Cheesing it up for the camera on top of Koh Phi Phi’s lookout point. The bay on the left is the more chill side of the island, and a mere kilometer and a half or so away, the bay on the right is the party beach.

Part of my time there was spent relaxing on the beach, laying back in hammocks drinking coconuts, and going to various beaches and view points on photo missions, and the other part of my time was spent getting my open water certification for scuba diving. This was my first time ever diving, and it was an incredible experience to say the least—it truly is a whole different world under the water. The highlight for me was a black tip reef shark and a few sea turtles on my very first dive! Swimming with great white sharks is really high on my bucket list right now, and with this certification I’m one step closer to making that dream a reality—hopefully 2012 will be the year for that!

Here is Lindsay feeding a monkey on Koh Phi Phi’s “Monkey Beach” while completely freaking out the whole time. The island we are currently on has tons of monkeys, so I’m looking forward to photographing them over the next few days!

It’s hard to tell in the photo but, there’s 6ft leopard shark just a few feet behind me. Thanks to Lindsay for snapping the GoPro underwater photo!

Jumping off the boat to enjoy a quick swim in between scuba dives near the bay where “The Beach” (with Leonardo Dicaprio) was filmed.

The New Year’s Eve party on the island was one of epic proportions. One side of the entire island was a massive party for about 48 hours straight. Of course, I was only there for about two of those hours, but that was plenty enough for me. It was a really cool and unique scene…all the bars and parties are on the beach, and during the night when the tide is low you can walk about a half-mile into the bay and still only be waist deep, so the music and dancing had a beautiful backdrop of long tail boats stuck in the sand and people wading in the water.

Celebrating the start of 2012 with Lindsay.

Happy New Year!

After a few short hours of sleep I woke up this morning at 5:15am and walked for a solid hour to a beach on the other side of the island hoping to catch a nice sunrise and to shoot photos on an empty beach. However, it was overcast all morning, so things didn’t quite go as planned.

This was my view while waiting for a sunrise that didn’t happen this morning on Koh Phi Phi’s Long Beach.
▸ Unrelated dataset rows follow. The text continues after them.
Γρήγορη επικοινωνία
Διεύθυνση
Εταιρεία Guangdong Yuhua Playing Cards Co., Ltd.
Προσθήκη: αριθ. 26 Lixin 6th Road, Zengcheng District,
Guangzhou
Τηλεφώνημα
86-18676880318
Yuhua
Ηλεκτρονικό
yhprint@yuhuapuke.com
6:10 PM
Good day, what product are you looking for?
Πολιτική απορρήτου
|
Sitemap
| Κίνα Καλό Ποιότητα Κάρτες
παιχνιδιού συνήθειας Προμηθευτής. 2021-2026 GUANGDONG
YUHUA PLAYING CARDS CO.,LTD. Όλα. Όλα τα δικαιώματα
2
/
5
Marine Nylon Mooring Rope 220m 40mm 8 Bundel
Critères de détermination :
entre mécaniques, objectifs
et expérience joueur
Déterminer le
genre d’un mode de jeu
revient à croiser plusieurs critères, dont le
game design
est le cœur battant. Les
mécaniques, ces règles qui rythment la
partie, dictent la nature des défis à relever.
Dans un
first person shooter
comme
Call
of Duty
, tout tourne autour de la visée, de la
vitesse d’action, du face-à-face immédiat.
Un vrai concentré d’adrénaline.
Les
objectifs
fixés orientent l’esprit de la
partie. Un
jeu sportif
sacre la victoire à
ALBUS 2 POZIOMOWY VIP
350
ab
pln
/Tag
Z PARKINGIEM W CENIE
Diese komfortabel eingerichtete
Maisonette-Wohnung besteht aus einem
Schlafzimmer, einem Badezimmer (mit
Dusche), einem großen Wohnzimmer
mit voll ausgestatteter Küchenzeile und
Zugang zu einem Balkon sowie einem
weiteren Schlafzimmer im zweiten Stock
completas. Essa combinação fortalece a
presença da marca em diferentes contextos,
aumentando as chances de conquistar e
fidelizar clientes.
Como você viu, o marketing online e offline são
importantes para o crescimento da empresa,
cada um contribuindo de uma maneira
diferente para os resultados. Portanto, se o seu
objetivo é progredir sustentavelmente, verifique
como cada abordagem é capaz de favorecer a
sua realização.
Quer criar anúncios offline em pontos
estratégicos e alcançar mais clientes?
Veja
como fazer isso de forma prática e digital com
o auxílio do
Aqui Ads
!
Lindsay and I hopped on the 9:00am boat off the island and got back onto mainland Thailand where we taxied to another port to catch a long tail boat to the new “island” we are on now called Tonsai Bay. It is called an island even thought it is still part of the mainland because you can only access it by boat. It’s way more relaxed and laid back than Koh Phi Phi, and I’m keeping my fingers crossed for sun the next few days (it’s raining as I type this on the porch of our bamboo bungalow) so we can go kayaking around the limestone formations and explore some new terrain. Lindsay plans to do some rock climbing as well since the island has world-class walls to scale, but my wrist is still jacked from a slip and fall at a waterfall early on in the trip, so I’ll have to sit out during the climbing sessions.

Relaxing on the long tail boat ride from Krabi to Tonsai Bay. The rock formations all around this place are sick!

After a few more days of enjoying this majestic tropical paradise we’ll be off to cross the border into Cambodia and spend our final week there before heading home. Hopefully I’ll have time to squeeze in another update or two before we head back to the U.S. on January 13th.

Here’s a quick peek at the island we are on now. Incredible!

Have a healthy, happy, and lucrative New Year, and good luck on all the goals you set for yourself! I can’t wait to work on writing down my new personal goals when I get back home!

NOTE / UPDATE: I had this blog post ready to go up early on the evening of the first (Thailand time), but couldn’t get Internet access until tonight (evening of the second). Since writing this post we sat through a super gnarly 15 hour rain storm. Our bungalow got soaked and we were about to leave the island to head to somewhere with nicer weather. Then as we were working on our exit strategy the it got sunny and beautiful and we proceeded to have one of the best days of the trip! More photos and explanation on that in the next update, but I’ll say this…What I did and saw today is in the top three most incredible things I’ve ever done/seen/experienced in my life!

Travel Update: Thailand Trip – Day 13 – Laos

I have now been away from home for 13 days on this five-week excursion throughout South East Asia, and as I’m slipping into the nomad mindset more and more, things continue to get better and better. This afternoon we crossed the Mekong river from Northern Thailand into Laos, getting another stamp on the ol’ passport. Starting tomorrow Lindsay and I will spend a few nights in a tree house 450-feet above the forest floor. During the daylight hours while in the forest we will explore the unfamiliar terrain via cable zip lines and long hikes through the mountains. This is one of our most anticipated adventures of the trip, and we can’t wait to see how it pans out!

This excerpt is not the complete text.